_ASSIGNED TASK_. Beginning at the line that contains "İklim mitleri I - Bireyse", reproduce the entries below exactly, ending with the line that contains "portalurile de știri, poate". Omit each picture.

_RECORDED INFORMATION_.
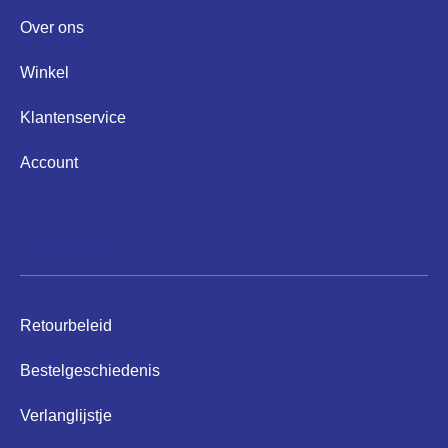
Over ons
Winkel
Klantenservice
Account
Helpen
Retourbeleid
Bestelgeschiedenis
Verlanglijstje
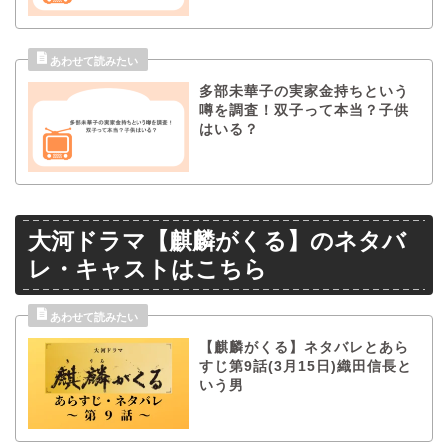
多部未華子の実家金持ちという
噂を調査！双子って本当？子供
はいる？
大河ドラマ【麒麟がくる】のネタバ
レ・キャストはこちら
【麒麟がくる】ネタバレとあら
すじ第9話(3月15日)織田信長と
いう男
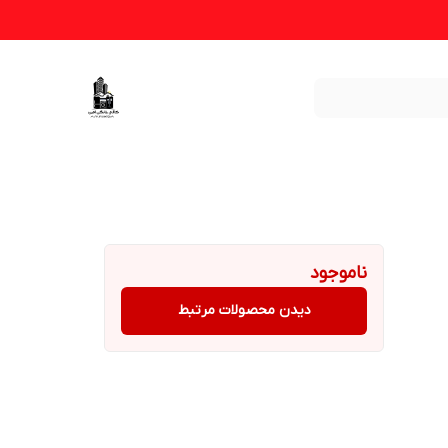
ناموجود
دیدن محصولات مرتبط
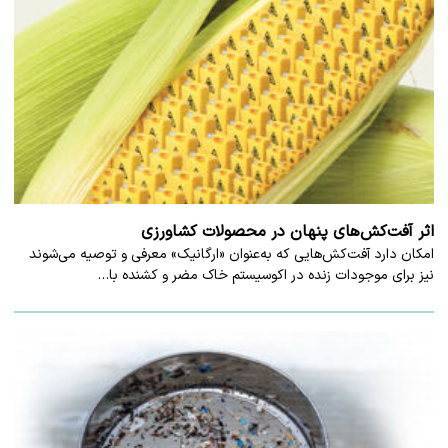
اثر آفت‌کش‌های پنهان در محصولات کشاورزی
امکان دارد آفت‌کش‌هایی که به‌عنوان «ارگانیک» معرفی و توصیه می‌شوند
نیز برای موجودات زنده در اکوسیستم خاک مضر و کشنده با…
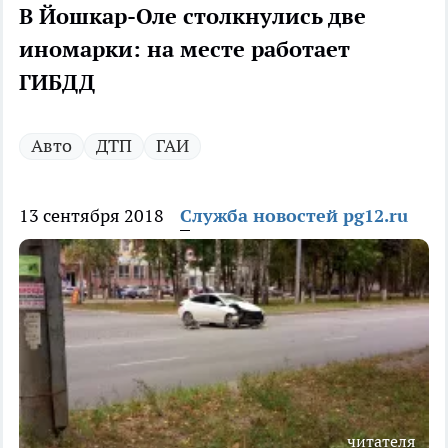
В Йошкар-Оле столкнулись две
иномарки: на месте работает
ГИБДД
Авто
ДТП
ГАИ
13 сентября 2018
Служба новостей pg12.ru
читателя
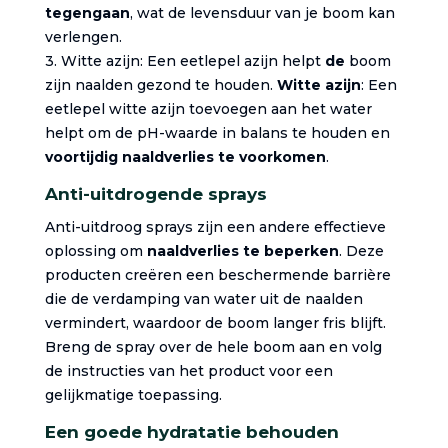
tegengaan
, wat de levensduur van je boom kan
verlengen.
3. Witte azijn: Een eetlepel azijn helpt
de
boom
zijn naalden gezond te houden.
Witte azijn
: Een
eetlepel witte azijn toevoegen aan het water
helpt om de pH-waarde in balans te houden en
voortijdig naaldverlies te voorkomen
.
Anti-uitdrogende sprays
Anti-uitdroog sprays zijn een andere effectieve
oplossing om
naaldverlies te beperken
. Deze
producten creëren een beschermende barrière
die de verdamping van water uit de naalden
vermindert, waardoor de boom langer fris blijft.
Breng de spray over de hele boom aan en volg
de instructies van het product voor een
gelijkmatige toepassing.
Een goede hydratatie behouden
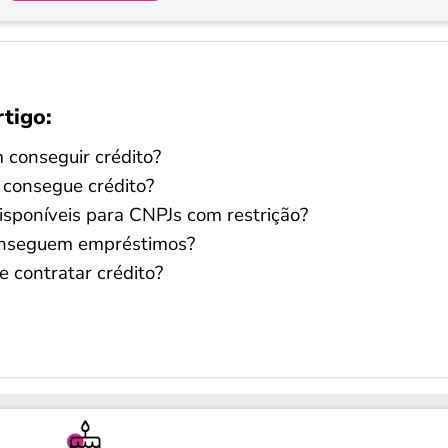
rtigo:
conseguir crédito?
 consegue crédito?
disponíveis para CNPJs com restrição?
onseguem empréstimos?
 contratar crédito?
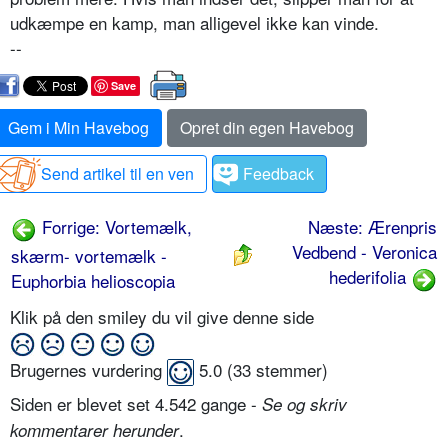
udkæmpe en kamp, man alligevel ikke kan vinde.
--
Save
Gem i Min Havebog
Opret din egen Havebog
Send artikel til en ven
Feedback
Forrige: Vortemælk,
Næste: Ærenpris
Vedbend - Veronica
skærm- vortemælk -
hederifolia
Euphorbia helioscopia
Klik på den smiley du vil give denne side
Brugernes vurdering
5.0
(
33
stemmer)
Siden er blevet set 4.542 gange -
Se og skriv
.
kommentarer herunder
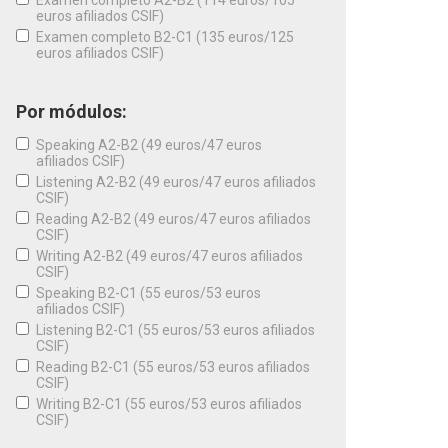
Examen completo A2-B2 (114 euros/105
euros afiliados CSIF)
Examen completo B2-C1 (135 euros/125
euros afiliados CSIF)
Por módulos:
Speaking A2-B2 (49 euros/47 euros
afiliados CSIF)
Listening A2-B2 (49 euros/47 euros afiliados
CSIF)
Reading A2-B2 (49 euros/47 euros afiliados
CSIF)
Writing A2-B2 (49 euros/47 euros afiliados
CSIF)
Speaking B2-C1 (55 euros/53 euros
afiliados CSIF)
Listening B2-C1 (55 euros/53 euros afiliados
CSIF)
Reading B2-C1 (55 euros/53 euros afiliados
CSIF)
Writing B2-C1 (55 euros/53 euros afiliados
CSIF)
--
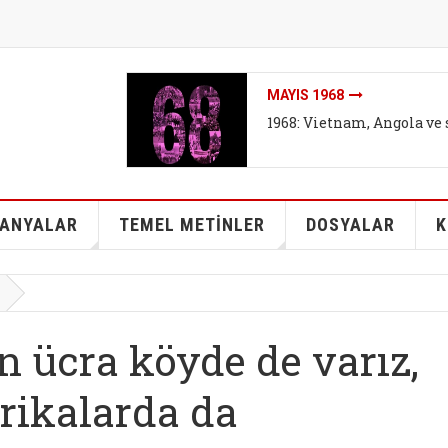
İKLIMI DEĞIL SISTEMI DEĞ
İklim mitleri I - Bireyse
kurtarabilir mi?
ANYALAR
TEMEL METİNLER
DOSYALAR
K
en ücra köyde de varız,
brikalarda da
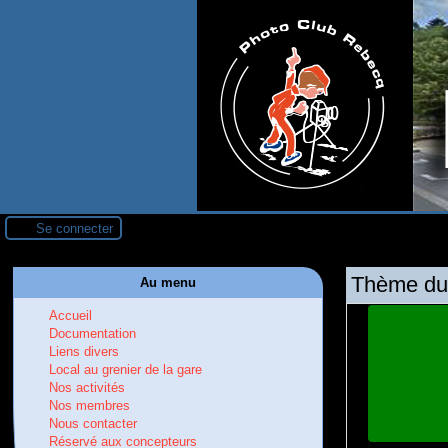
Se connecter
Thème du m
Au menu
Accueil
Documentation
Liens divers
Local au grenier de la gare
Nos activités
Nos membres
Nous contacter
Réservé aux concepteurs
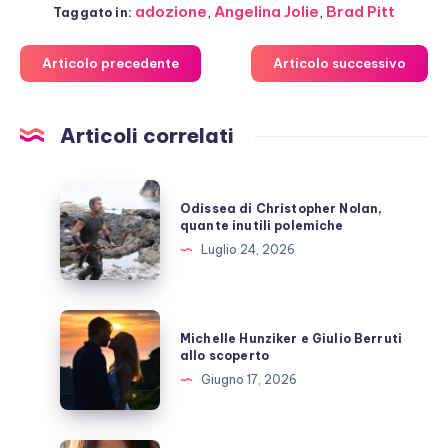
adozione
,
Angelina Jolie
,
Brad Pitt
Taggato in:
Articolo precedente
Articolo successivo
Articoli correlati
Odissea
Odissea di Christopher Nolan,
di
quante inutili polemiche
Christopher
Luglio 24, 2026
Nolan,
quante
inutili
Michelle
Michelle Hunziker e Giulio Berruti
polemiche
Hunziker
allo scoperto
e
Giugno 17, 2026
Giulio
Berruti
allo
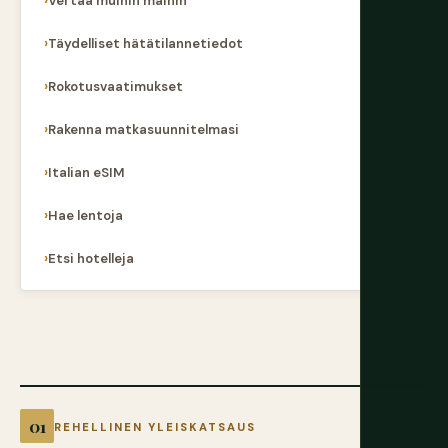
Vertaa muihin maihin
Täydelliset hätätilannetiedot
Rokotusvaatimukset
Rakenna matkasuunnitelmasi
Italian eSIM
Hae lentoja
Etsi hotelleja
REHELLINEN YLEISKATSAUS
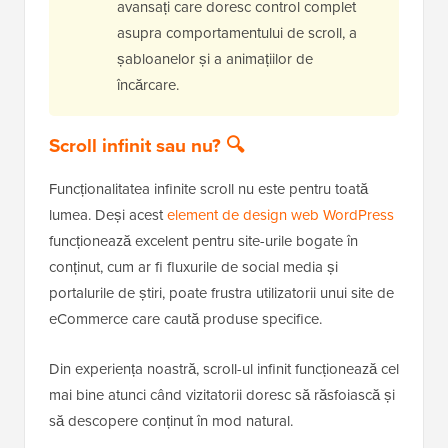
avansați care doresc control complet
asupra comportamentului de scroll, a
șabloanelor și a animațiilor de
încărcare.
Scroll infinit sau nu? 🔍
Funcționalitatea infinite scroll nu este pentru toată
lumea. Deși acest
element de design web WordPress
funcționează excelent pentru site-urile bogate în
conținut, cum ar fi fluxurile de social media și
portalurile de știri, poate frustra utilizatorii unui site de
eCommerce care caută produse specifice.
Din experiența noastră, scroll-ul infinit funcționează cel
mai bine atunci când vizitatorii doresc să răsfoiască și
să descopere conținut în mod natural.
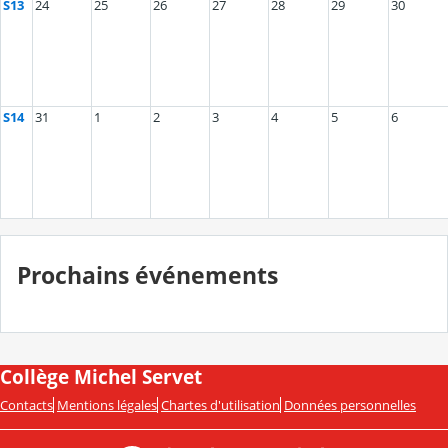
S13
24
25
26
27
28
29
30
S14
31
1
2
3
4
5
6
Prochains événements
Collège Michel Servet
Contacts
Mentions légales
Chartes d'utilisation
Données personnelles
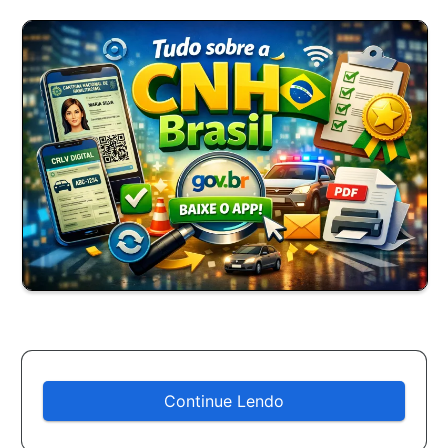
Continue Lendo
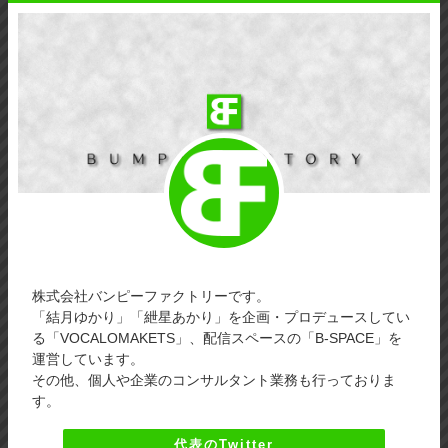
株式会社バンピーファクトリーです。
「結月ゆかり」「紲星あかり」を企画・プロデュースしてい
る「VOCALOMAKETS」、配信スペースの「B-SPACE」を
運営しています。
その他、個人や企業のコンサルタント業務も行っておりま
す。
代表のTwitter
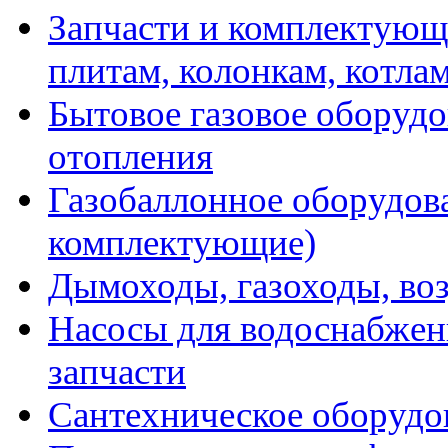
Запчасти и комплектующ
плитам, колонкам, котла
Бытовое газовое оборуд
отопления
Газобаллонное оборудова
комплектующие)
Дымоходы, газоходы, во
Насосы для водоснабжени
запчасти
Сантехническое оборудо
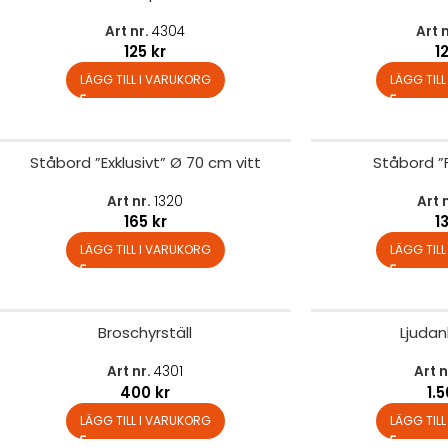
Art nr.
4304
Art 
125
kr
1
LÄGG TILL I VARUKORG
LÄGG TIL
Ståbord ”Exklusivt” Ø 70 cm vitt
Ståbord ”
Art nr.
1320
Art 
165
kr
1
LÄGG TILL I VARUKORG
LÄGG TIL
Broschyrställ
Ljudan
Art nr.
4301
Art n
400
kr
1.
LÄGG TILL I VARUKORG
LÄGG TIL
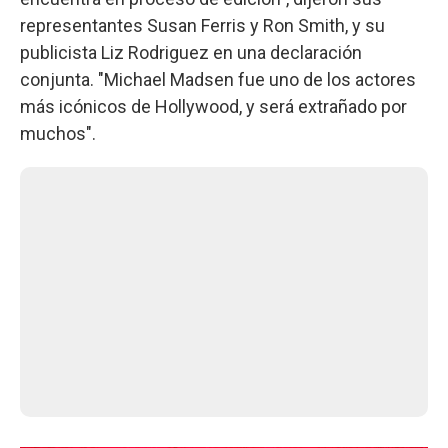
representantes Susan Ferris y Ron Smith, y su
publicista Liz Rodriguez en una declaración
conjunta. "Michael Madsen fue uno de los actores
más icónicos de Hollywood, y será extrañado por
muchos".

_REPLY TO THE TASK_.
İklim mitleri I - Bireyse
kurtarabilir mi?
ANYALAR
TEMEL METİNLER
DOSYALAR
K
en ücra köyde de varız,
brikalarda da
Se connecter
Thème du m
Au menu
Accueil
Documentation
Liens divers
Local au grenier de la gare
Nos activités
Nos membres
Nous contacter
Réservé aux concepteurs
adozione
,
Angelina Jolie
,
Brad Pitt
Taggato in:
Articolo precedente
Articolo successivo
Articoli correlati
Odissea
Odissea di Christopher Nolan,
di
quante inutili polemiche
Christopher
Luglio 24, 2026
Nolan,
quante
inutili
Michelle
Michelle Hunziker e Giulio Berruti
polemiche
Hunziker
allo scoperto
e
Giugno 17, 2026
Giulio
Berruti
allo
Vertaa muihin maihin
Täydelliset hätätilannetiedot
Rokotusvaatimukset
Rakenna matkasuunnitelmasi
Italian eSIM
Hae lentoja
Etsi hotelleja
REHELLINEN YLEISKATSAUS
avansați care doresc control complet
asupra comportamentului de scroll, a
șabloanelor și a animațiilor de
încărcare.
Scroll infinit sau nu? 🔍
Funcționalitatea infinite scroll nu este pentru toată
lumea. Deși acest
element de design web WordPress
funcționează excelent pentru site-urile bogate în
conținut, cum ar fi fluxurile de social media și
portalurile de știri, poate frustra utilizatorii unui site de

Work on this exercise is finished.